BEGIN Data shown

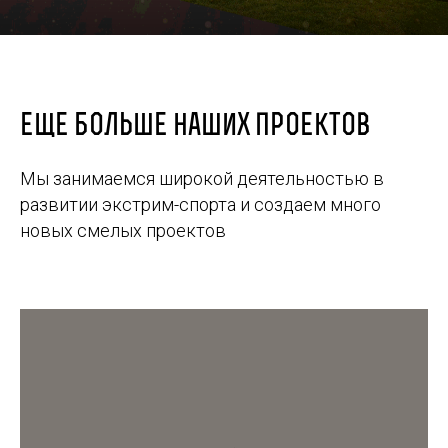
еще больше наших проектов
Мы занимаемся широкой деятельностью в
развитии экстрим-спорта и создаем много
новых смелых проектов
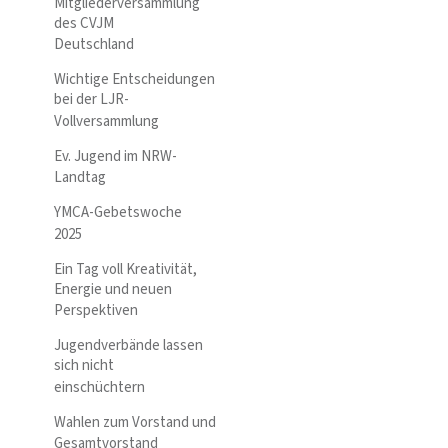
Mitgliederversammlung
des CVJM
Deutschland
Wichtige Entscheidungen
bei der LJR-
Vollversammlung
Ev. Jugend im NRW-
Landtag
YMCA-Gebetswoche
2025
Ein Tag voll Kreativität,
Energie und neuen
Perspektiven
Jugendverbände lassen
sich nicht
einschüchtern
Wahlen zum Vorstand und
Gesamtvorstand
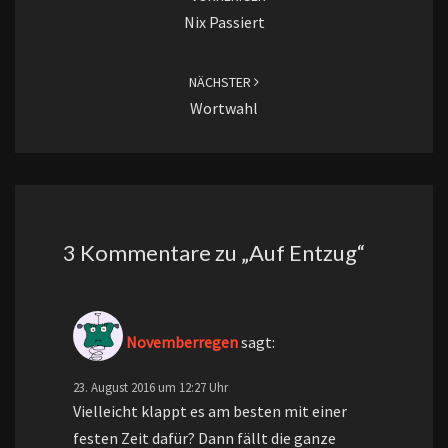
Nix Passiert
NÄCHSTER
Wortwahl
3 Kommentare zu „
Auf Entzug
“
Novemberregen
sagt:
23. August 2016 um 12:27 Uhr
Vielleicht klappt es am besten mit einer
festen Zeit dafür? Dann fällt die ganze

END Data shown

#### [Activity]
Set down again, exactly, every line above from the one with "YMCA-Gebetswoche" down to the one with "Vielleicht klappt es am besten mit einer", both ends included. No pictures, and nothing else.

#### [Solution for this problem]
YMCA-Gebetswoche
2025
Ein Tag voll Kreativität,
Energie und neuen
Perspektiven
Jugendverbände lassen
sich nicht
einschüchtern
Wahlen zum Vorstand und
Gesamtvorstand
Nix Passiert
NÄCHSTER
Wortwahl
3 Kommentare zu „
Auf Entzug
“
Novemberregen
sagt:
23. August 2016 um 12:27 Uhr
Vielleicht klappt es am besten mit einer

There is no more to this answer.